WHAT YOU HAVE TO DO -
Restate word for word the lines below from the one that has "visits provide a convenient, efficient, and" through the one that has "of inspiration when it’s all but...", keeping both and dropping all pictures.

Transcribed page contents:
BEGIN
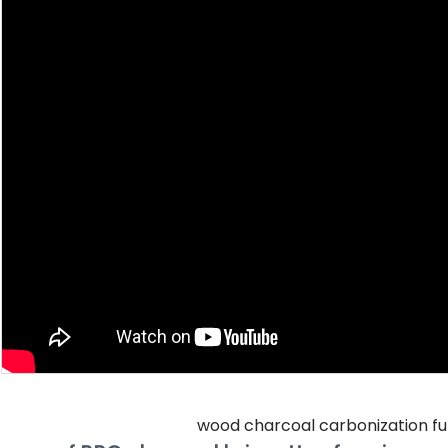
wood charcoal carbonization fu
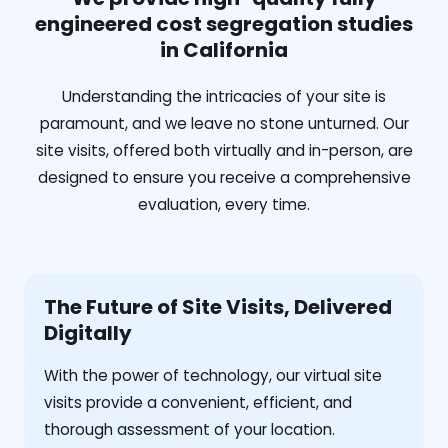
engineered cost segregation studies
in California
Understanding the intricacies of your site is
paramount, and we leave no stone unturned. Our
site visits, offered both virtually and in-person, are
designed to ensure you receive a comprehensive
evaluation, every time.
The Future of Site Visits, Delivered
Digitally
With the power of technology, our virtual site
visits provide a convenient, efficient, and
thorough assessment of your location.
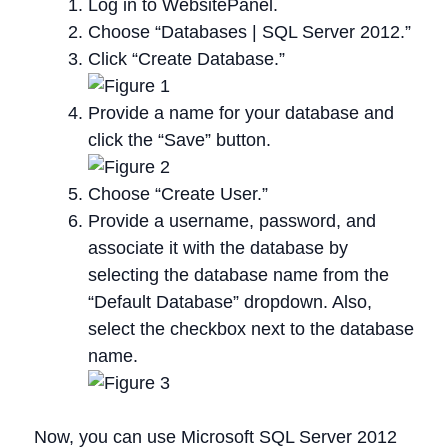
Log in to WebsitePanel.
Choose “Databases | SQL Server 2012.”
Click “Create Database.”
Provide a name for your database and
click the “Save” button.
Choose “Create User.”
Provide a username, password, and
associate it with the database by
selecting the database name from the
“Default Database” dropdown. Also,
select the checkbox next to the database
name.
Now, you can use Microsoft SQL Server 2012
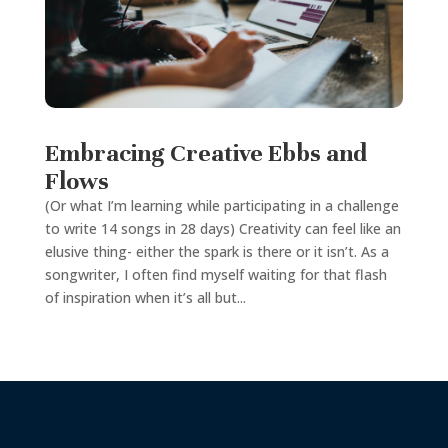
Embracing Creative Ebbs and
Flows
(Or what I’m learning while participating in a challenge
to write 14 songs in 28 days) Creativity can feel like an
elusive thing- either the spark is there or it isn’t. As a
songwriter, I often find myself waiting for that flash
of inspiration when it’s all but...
END
BEGIN
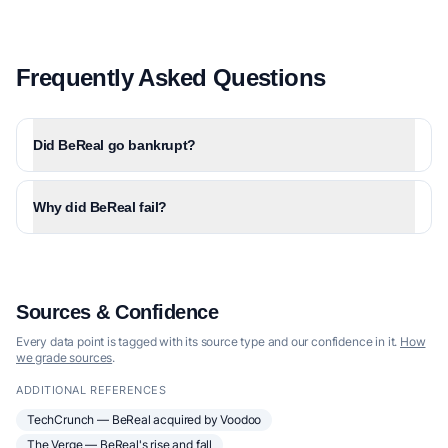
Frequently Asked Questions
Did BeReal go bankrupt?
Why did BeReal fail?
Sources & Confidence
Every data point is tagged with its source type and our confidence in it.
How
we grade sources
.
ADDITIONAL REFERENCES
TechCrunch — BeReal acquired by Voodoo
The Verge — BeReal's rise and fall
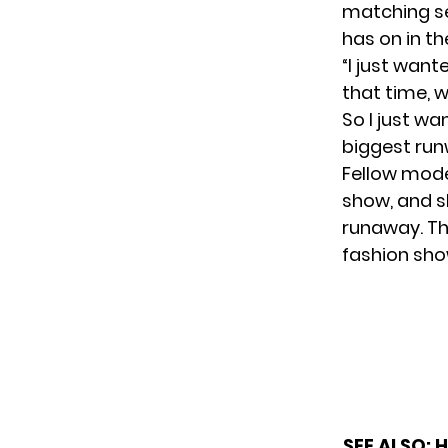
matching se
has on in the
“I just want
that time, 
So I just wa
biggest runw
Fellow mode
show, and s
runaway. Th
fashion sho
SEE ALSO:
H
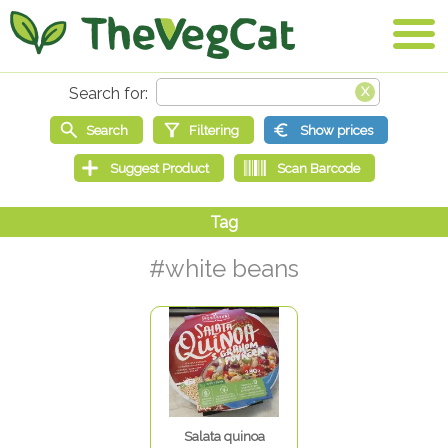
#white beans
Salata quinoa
END
RESULT -
visits provide a convenient, efficient, and
thorough assessment of your location.
Log in to WebsitePanel.
Choose “Databases | SQL Server 2012.”
Click “Create Database.”
Provide a name for your database and
click the “Save” button.
Choose “Create User.”
Provide a username, password, and
associate it with the database by
selecting the database name from the
“Default Database” dropdown. Also,
select the checkbox next to the database
name.
Now, you can use Microsoft SQL Server 2012
Embracing Creative Ebbs and
Flows
(Or what I’m learning while participating in a challenge
to write 14 songs in 28 days) Creativity can feel like an
elusive thing- either the spark is there or it isn’t. As a
songwriter, I often find myself waiting for that flash
of inspiration when it’s all but...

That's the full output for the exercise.